If you've got a number of home PCs to protect then this is a good deal ... you get an amazing antivirus program at a rock bottom price!
- Microsoft Internet Explorer 5.5 or higher
- At least an IBM Compatible 400MHZ computer with minimum 256MB RAM
- At least 150MB of available free space on your hard drive
- 2x CDROM
- Internet access with at least 56Kbps connection
- Supported Operating Systems:
- Windows 2000 SP4 RollUp 1
- Windows Server 2008
- Windows XP SP1, SP2, SP3 (Home, Pro, Media Center, Tablet) 32 and 64-bit
- Windows Vista+ (All flavors) 32 and 64-bit
- Supported Email Applications: Outlook 2000+, Outlook Express 5.0+, Windows Mail on Vista, and SMTP and
- POP3 (Thunderbird, IncrediMail, Eudora, etc.)
- Installation of VIPRE is not supported on Windows 95, 98, or ME, Macintosh or Linux
A 15-day fully functioning trial version of VIPRE Antivirus + Antispyware is available.
July 30th, 2008
If you own one of the following Dell notebooks then you need to read on:
- Inspiron 1420
- Latitude D630
- Latitude D630c
- Dell Precision M2300
- Vostro Notebook 1310
- Vostro Notebook 1400
- Vostro Notebook 1510
- Vostro Notebook 1710
- XPS M1330
- XPS M1530
In response to a potential issue with some of NVIDIA's GPUs (Graphics Processing Units) used in the above notebooks (more info on this issue here, here and here) Dell has released a BIOS update that modifies the fan profile to help keep the GPU cooler and prevent future failures.

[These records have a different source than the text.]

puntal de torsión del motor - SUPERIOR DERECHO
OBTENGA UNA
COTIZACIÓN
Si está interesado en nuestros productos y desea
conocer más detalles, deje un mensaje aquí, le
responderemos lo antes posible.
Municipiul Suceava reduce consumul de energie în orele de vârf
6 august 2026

Links to BIOS update downloads can be found here.
In my opinion this solution is far from ideal but it'll do until we get some more information on the extent of this problem from Dell.

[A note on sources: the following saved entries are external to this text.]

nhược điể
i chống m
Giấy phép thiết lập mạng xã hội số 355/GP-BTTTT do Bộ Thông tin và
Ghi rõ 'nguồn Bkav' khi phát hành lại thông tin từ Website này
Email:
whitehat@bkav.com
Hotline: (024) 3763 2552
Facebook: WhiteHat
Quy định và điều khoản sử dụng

If you're seeing any of the following:
- Multiple images
- Random characters on the screen
- Lines on the screen
- No video
Then your notebook could already be suffering from a fried GPU and you need to contact Dell tech support.
July 29th, 2008
An updated version of RealPlayer has been released which patches at least four pretty serious security flaws found in older versions of the media player.
RealPlayer versions 10, 10.5 and 11 for Linux, Mac and Windows systems are affected.

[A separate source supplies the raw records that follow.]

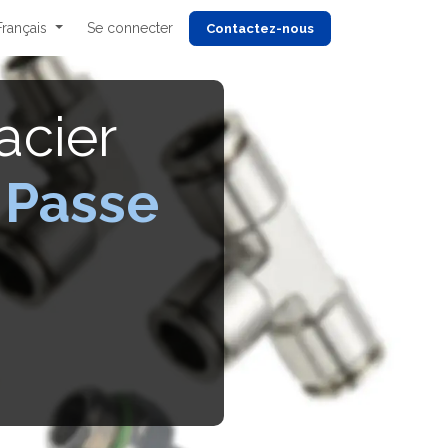
Français
Se connecter
Cont
actez-nous
acier
 Passe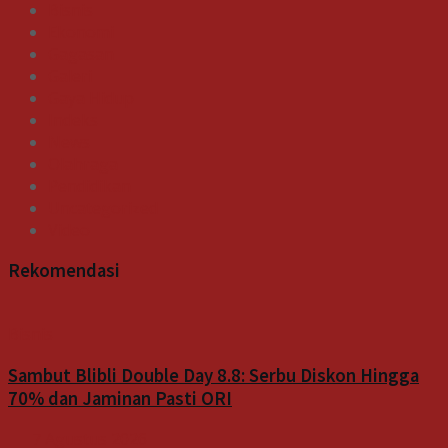
Bisnis
Ekonomi
Gagasan
Galeri
Gaya Hidup
Indeks
News
Olahraga
Pendidikan
Uncategorized
Video
Rekomendasi
Bisnis
Sambut Blibli Double Day 8.8: Serbu Diskon Hingga
70% dan Jaminan Pasti ORI
7 Agustus 2026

I recommend that you check out what version of RealPlayer. You can do this by clicking on Help > About from the menu. If you are a Windows user you can bring in the update by clicking Check for updates. Linux and Mac users can find their updates here.
I'm no fan of RealPlayer (the program is too buggy and serious security vulnerabilities are being discovered all the time) and if I ever need to handle streaming Real video I use Real Alternative instead.